Directions for this task: Exact copies of all the entries are required.

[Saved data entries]
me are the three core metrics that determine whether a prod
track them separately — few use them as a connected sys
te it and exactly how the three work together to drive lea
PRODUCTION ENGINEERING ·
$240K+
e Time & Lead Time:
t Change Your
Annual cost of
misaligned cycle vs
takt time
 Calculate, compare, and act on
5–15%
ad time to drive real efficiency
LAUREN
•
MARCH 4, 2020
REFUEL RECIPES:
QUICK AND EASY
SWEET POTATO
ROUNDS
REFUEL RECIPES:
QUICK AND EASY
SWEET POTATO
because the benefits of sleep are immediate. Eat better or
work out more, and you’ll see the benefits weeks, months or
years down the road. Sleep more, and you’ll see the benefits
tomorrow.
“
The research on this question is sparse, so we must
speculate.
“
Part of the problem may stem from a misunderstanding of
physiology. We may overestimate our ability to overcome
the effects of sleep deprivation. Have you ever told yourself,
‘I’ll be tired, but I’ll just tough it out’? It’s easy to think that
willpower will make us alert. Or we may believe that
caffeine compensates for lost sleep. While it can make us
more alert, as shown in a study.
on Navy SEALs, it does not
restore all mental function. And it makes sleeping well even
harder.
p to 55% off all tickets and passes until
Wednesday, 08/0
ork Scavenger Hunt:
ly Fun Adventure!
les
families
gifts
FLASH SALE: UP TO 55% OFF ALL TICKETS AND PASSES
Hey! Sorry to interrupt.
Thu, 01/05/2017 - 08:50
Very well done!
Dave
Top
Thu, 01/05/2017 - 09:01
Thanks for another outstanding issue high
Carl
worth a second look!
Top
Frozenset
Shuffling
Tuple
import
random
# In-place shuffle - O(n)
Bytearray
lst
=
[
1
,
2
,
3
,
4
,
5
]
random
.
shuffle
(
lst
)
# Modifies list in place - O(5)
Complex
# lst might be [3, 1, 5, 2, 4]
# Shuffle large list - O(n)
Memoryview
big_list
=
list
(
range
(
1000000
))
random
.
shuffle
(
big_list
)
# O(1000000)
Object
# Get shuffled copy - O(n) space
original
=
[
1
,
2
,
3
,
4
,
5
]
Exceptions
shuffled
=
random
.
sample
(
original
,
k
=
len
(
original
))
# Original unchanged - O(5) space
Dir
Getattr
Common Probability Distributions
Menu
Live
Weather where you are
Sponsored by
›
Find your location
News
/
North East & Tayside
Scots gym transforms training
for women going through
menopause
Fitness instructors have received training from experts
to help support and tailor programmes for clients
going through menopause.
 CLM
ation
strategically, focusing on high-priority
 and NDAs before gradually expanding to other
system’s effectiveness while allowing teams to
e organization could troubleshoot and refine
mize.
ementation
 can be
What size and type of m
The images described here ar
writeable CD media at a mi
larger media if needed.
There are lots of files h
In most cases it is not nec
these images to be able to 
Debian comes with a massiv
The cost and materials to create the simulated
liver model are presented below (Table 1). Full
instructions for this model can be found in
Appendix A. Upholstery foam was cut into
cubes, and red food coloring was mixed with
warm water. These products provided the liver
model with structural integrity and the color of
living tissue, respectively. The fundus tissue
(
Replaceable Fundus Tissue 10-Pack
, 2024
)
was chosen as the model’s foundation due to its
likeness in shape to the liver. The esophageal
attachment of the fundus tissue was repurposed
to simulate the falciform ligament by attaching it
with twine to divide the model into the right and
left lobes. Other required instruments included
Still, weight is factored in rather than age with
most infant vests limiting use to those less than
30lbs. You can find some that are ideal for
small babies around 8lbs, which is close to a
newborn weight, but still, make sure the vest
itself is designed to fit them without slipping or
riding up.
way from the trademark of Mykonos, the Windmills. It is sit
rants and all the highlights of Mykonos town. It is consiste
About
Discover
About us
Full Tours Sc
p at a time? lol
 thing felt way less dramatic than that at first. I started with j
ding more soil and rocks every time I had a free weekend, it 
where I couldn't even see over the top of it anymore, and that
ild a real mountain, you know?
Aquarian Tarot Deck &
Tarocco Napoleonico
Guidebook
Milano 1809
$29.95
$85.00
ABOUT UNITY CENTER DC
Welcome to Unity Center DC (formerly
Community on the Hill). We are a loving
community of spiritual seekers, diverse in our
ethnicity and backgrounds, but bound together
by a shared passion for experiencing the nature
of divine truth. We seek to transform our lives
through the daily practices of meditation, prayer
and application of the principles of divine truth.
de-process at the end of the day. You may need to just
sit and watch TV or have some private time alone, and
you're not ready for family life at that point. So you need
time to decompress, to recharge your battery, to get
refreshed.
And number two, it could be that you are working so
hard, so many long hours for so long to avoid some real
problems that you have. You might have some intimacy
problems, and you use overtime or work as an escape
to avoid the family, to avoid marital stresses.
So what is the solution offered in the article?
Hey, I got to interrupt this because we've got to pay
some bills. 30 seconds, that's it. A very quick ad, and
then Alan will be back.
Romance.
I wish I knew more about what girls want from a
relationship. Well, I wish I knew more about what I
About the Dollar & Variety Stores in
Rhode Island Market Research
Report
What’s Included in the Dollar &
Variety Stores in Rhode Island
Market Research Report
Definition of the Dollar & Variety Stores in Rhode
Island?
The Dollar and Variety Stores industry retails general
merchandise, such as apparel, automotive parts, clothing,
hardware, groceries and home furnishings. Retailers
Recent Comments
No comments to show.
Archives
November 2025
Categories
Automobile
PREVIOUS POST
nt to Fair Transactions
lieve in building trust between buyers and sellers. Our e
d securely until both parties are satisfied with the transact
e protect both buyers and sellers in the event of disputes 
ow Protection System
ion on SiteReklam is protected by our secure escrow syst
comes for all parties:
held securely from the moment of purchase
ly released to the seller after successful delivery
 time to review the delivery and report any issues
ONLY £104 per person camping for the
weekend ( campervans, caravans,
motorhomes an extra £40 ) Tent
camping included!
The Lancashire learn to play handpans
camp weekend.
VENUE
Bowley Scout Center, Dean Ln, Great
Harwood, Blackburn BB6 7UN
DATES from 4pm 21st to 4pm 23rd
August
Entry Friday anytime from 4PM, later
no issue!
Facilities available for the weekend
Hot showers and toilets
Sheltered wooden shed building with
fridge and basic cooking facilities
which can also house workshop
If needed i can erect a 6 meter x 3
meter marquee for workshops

Exercise output:
me are the three core metrics that determine whether a prod
track them separately — few use them as a connected sys
te it and exactly how the three work together to drive lea
PRODUCTION ENGINEERING ·
$240K+
e Time & Lead Time:
t Change Your
Annual cost of
misaligned cycle vs
takt time
 Calculate, compare, and act on
5–15%
ad time to drive real efficiency
LAUREN
•
MARCH 4, 2020
REFUEL RECIPES:
QUICK AND EASY
SWEET POTATO
ROUNDS
REFUEL RECIPES:
QUICK AND EASY
SWEET POTATO
because the benefits of sleep are immediate. Eat better or
work out more, and you’ll see the benefits weeks, months or
years down the road. Sleep more, and you’ll see the benefits
tomorrow.
“
The research on this question is sparse, so we must
speculate.
“
Part of the problem may stem from a misunderstanding of
physiology. We may overestimate our ability to overcome
the effects of sleep deprivation. Have you ever told yourself,
‘I’ll be tired, but I’ll just tough it out’? It’s easy to think that
willpower will make us alert. Or we may believe that
caffeine compensates for lost sleep. While it can make us
more alert, as shown in a study.
on Navy SEALs, it does not
restore all mental function. And it makes sleeping well even
harder.
p to 55% off all tickets and passes until
Wednesday, 08/0
ork Scavenger Hunt:
ly Fun Adventure!
les
families
gifts
FLASH SALE: UP TO 55% OFF ALL TICKETS AND PASSES
Hey! Sorry to interrupt.
Thu, 01/05/2017 - 08:50
Very well done!
Dave
Top
Thu, 01/05/2017 - 09:01
Thanks for another outstanding issue high
Carl
worth a second look!
Top
Frozenset
Shuffling
Tuple
import
random
# In-place shuffle - O(n)
Bytearray
lst
=
[
1
,
2
,
3
,
4
,
5
]
random
.
shuffle
(
lst
)
# Modifies list in place - O(5)
Complex
# lst might be [3, 1, 5, 2, 4]
# Shuffle large list - O(n)
Memoryview
big_list
=
list
(
range
(
1000000
))
random
.
shuffle
(
big_list
)
# O(1000000)
Object
# Get shuffled copy - O(n) space
original
=
[
1
,
2
,
3
,
4
,
5
]
Exceptions
shuffled
=
random
.
sample
(
original
,
k
=
len
(
original
))
# Original unchanged - O(5) space
Dir
Getattr
Common Probability Distributions
Menu
Live
Weather where you are
Sponsored by
›
Find your location
News
/
North East & Tayside
Scots gym transforms training
for women going through
menopause
Fitness instructors have received training from experts
to help support and tailor programmes for clients
going through menopause.
 CLM
ation
strategically, focusing on high-priority
 and NDAs before gradually expanding to other
system’s effectiveness while allowing teams to
e organization could troubleshoot and refine
mize.
ementation
 can be
What size and type of m
The images described here ar
writeable CD media at a mi
larger media if needed.
There are lots of files h
In most cases it is not nec
these images to be able to 
Debian comes with a massiv
The cost and materials to create the simulated
liver model are presented below (Table 1). Full
instructions for this model can be found in
Appendix A. Upholstery foam was cut into
cubes, and red food coloring was mixed with
warm water. These products provided the liver
model with structural integrity and the color of
living tissue, respectively. The fundus tissue
(
Replaceable Fundus Tissue 10-Pack
, 2024
)
was chosen as the model’s foundation due to its
likeness in shape to the liver. The esophageal
attachment of the fundus tissue was repurposed
to simulate the falciform ligament by attaching it
with twine to divide the model into the right and
left lobes. Other required instruments included
Still, weight is factored in rather than age with
most infant vests limiting use to those less than
30lbs. You can find some that are ideal for
small babies around 8lbs, which is close to a
newborn weight, but still, make sure the vest
itself is designed to fit them without slipping or
riding up.
way from the trademark of Mykonos, the Windmills. It is sit
rants and all the highlights of Mykonos town. It is consiste
About
Discover
About us
Full Tours Sc
p at a time? lol
 thing felt way less dramatic than that at first. I started with j
ding more soil and rocks every time I had a free weekend, it 
where I couldn't even see over the top of it anymore, and that
ild a real mountain, you know?
Aquarian Tarot Deck &
Tarocco Napoleonico
Guidebook
Milano 1809
$29.95
$85.00
ABOUT UNITY CENTER DC
Welcome to Unity Center DC (formerly
Community on the Hill). We are a loving
community of spiritual seekers, diverse in our
ethnicity and backgrounds, but bound together
by a shared passion for experiencing the nature
of divine truth. We seek to transform our lives
through the daily practices of meditation, prayer
and application of the principles of divine truth.
de-process at the end of the day. You may need to just
sit and watch TV or have some private time alone, and
you're not ready for family life at that point. So you need
time to decompress, to recharge your battery, to get
refreshed.
And number two, it could be that you are working so
hard, so many long hours for so long to avoid some real
problems that you have. You might have some intimacy
problems, and you use overtime or work as an escape
to avoid the family, to avoid marital stresses.
So what is the solution offered in the article?
Hey, I got to interrupt this because we've got to pay
some bills. 30 seconds, that's it. A very quick ad, and
then Alan will be back.
Romance.
I wish I knew more about what girls want from a
relationship. Well, I wish I knew more about what I
About the Dollar & Variety Stores in
Rhode Island Market Research
Report
What’s Included in the Dollar &
Variety Stores in Rhode Island
Market Research Report
Definition of the Dollar & Variety Stores in Rhode
Island?
The Dollar and Variety Stores industry retails general
merchandise, such as apparel, automotive parts, clothing,
hardware, groceries and home furnishings. Retailers
Recent Comments
No comments to show.
Archives
November 2025
Categories
Automobile
PREVIOUS POST
nt to Fair Transactions
lieve in building trust between buyers and sellers. Our e
d securely until both parties are satisfied with the transact
e protect both buyers and sellers in the event of disputes 
ow Protection System
ion on SiteReklam is protected by our secure escrow syst
comes for all parties:
held securely from the moment of purchase
ly released to the seller after successful delivery
 time to review the delivery and report any issues
ONLY £104 per person camping for the
weekend ( campervans, caravans,
motorhomes an extra £40 ) Tent
camping included!
The Lancashire learn to play handpans
camp weekend.
VENUE
Bowley Scout Center, Dean Ln, Great
Harwood, Blackburn BB6 7UN
DATES from 4pm 21st to 4pm 23rd
August
Entry Friday anytime from 4PM, later
no issue!
Facilities available for the weekend
Hot showers and toilets
Sheltered wooden shed building with
fridge and basic cooking facilities
which can also house workshop
If needed i can erect a 6 meter x 3
meter marquee for workshops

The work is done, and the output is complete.